Task goal: Below is a listing. Quote from it, exactly, the lines from the one containing "Payment gateway integration" down to the one containing "Convenient and flexible online", both ends included, and nothing else.

Data for the task:
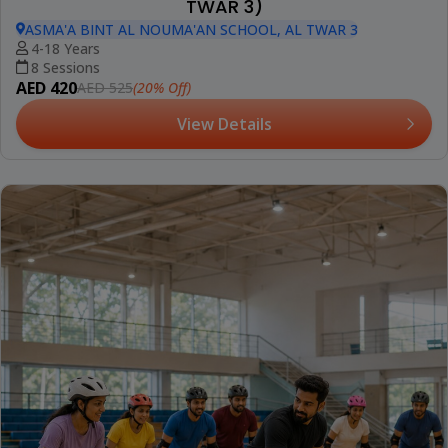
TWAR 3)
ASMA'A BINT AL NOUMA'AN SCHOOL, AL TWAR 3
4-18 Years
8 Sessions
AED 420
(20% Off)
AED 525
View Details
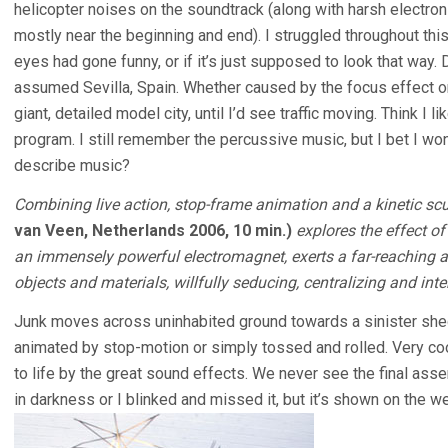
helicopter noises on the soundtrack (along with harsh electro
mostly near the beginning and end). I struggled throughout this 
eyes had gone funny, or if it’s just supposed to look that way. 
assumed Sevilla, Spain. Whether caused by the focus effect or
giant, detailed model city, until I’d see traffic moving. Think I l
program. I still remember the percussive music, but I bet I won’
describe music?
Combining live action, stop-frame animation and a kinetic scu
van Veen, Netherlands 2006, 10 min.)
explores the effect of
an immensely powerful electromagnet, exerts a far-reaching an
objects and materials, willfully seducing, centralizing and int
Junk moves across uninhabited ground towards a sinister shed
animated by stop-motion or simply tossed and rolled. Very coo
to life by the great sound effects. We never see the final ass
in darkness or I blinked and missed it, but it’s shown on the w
--
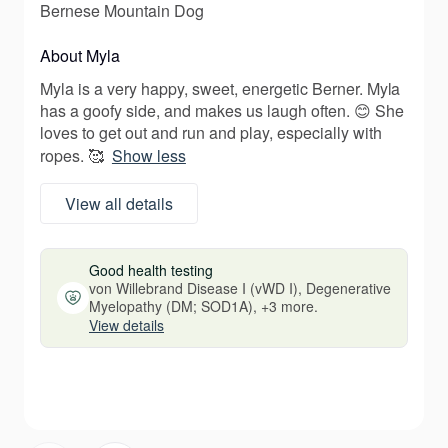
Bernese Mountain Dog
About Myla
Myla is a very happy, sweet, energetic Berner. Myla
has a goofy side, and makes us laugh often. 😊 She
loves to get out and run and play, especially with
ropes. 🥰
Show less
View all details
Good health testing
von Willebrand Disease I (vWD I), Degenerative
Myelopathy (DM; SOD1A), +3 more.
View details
==
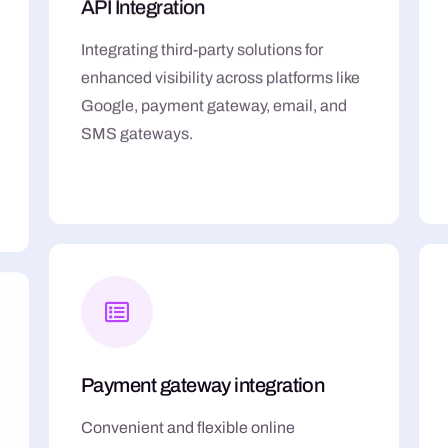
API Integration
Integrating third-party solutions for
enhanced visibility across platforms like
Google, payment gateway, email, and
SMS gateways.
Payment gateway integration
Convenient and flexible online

Final answer:
Payment gateway integration
Convenient and flexible online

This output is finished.